You might think that, but you would be surprised at just how different Universities are from each other in their internal workings. Its a bit like saying Easyjet and Ryanair could just use the same sales, billing and loading system because they are both airlines - but they dont, because they are organised differently.
Because they made an explicit choice not to standardise.
The first rule of ERP club is dont modify the ERP.
The second rule of ERP club is turn down all invitations to join ERP club. Run for the hills if someone mentions finance transformation to you. Or more BOFH like, join the project for long enough to get it on your CV for buzzword bingo, but get yourself re-allocated to a "business critical" project prior to go live.
Obviously we don't hear ( here or in the news) about the ones that do work, are on time and within the quoted price.
But even so, as an outsider in these matters, it does seem as if it happens an awful lot and that these kinds of project are just too big and too complicated.
Is it that they are trying to get too many functions into one over complex, do everything, system?
Is there another way? Something more modular?
I have been part of one such migration back in the 1990's which other than a few relatively minor teething issues (you will always get some) went quite smoothly on go live day.
The two take outs I remember most from this were weeks of testing/training sessions with the supplier involving *all* departments of the business, and that as far as possible we adapted the business processes to fit the new ERP system rather than the other way around.
Same story at our university 5 miles down the road. An Oracle ERP/Fusion project gone horribly wrong. Long overdue on delivery and costs have more than doubled from the initial £5m tender. r12 still needing to be fired up in parallel for key financial reporting functions. Purchasing badly affected and even now none of our research groups can get an accurate picture of their finances. Seems to be a pattern here but unlike UoE our senior leadership have conveniently decided to kick any investigations into the long grass.
Or at least the US entity of my company.
Oracle ERP go live over December. Thankfully I work for UK entity. Less thankfully most of the tools I use are licensed by the US entity and Jan is our main renewal date.
Im resigned to the fact that all I can do is sit back with the popcorn....
A common result of people at the top being "sold" on the idea of a Software as a Service solution being the answer to everything.
Rather than take the solutions they've been building and developing for years and simply moving them to Cloud platforms and upgrading naturally, they took the decision to undertake a large, complex, multiyear program full of inherent dangers.

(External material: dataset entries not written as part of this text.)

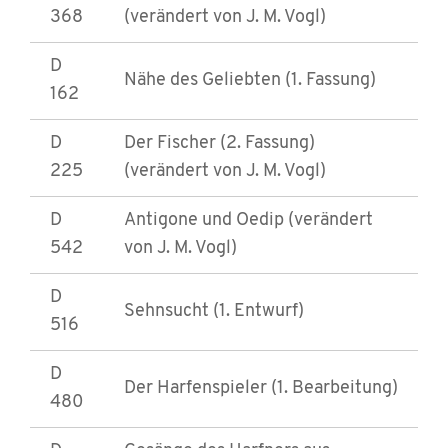
368
(verändert von J. M. Vogl)
D
Nähe des Geliebten (1. Fassung)
162
D
Der Fischer (2. Fassung)
225
(verändert von J. M. Vogl)
D
Antigone und Oedip (verändert
542
von J. M. Vogl)
D
Sehnsucht (1. Entwurf)
516
D
Der Harfenspieler (1. Bearbeitung)
480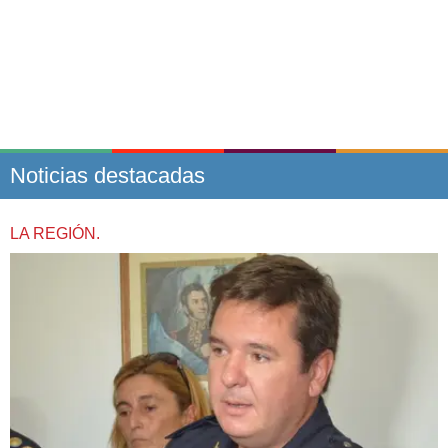
Noticias destacadas
LA REGIÓN.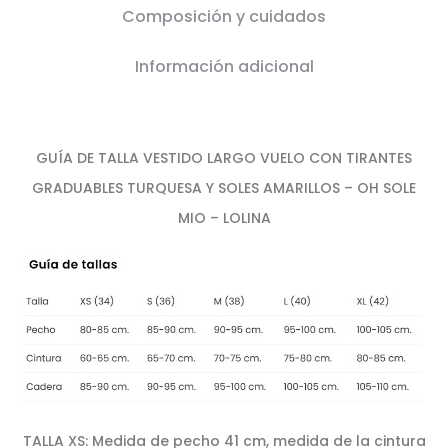
Composición y cuidados
Información adicional
GUÍA DE TALLA VESTIDO LARGO VUELO CON TIRANTES
GRADUABLES TURQUESA Y SOLES AMARILLOS – OH SOLE
MIO – LOLINA
TALLA XS: Medida de pecho 41 cm, medida de la cintura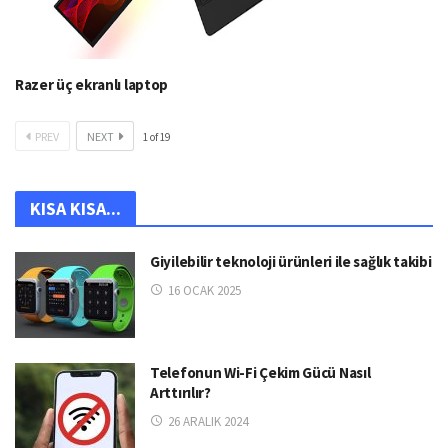
Razer üç ekranlı laptop
PREV
NEXT
1
of
19
KISA KISA...
Giyilebilir teknoloji ürünleri ile sağlık takibi
16 OCAK 2025
Telefonun Wi-Fi Çekim Gücü Nasıl
Arttırılır?
26 ARALIK 2024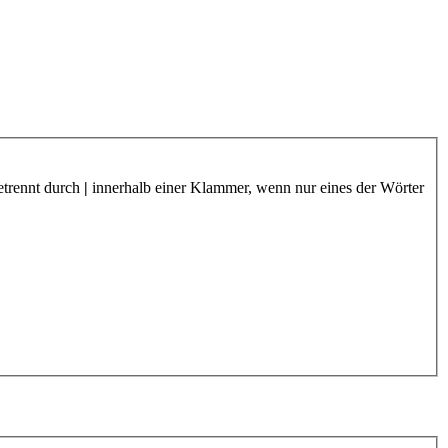
etrennt durch
|
innerhalb einer Klammer, wenn nur eines der Wörter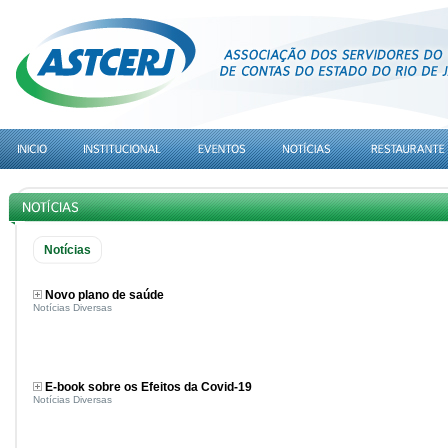
Notícias
Novo plano de saúde
Notícias Diversas
E-book sobre os Efeitos da Covid-19
Notícias Diversas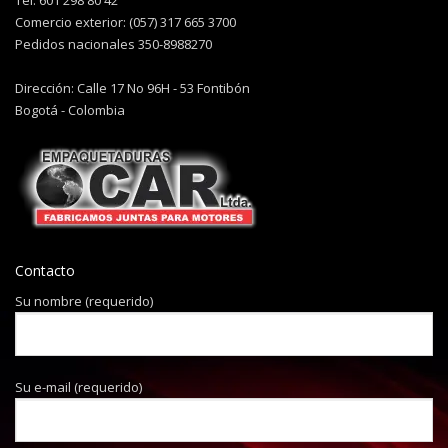
Tel: 601 298 80 42
Comercio exterior: (057) 317 665 3700
Pedidos nacionales 350-8988270
Dirección: Calle 17 No 96H - 53 Fontibón
Bogotá - Colombia
Contacto
Su nombre (requerido)
Su e-mail (requerido)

It doesn't matter who the vendor is: SaaS is not the answer to the question every time
I’ve been involved with ERP implementations for over 20 years now (started with the “wonderful” Y2K anomaly). The ones that I generally see go OK are where the business aligns with the processes in the ERP system. Where it goes to pot is when the idiots from Finance (or Purchasing, or HR) say “No, it has to work to my process”. Sales guy says no problem, budget remains unchanged, followed by bad analysis / decision making by the client. Throw in a bit of off-shore consultancy and the biggest wonder is why anyone believes this can possibly work.
But as people have said, those in charge of the project very rarely have experience or ability. But they do have one common trait – an ability to move off the project before it hits the fan.
This seems to be a replay of the situation in Oregon a few years ago. The state hired Oracle to create a user interface to the (then) new Obamacare health system. The software never worked and never went online. In the end, the state used the software provided by the federal government - which is used in Oregon to this day. Oregon sued Oracle for the $240 million wasted. The lawsuit eventually was settled for $100 million.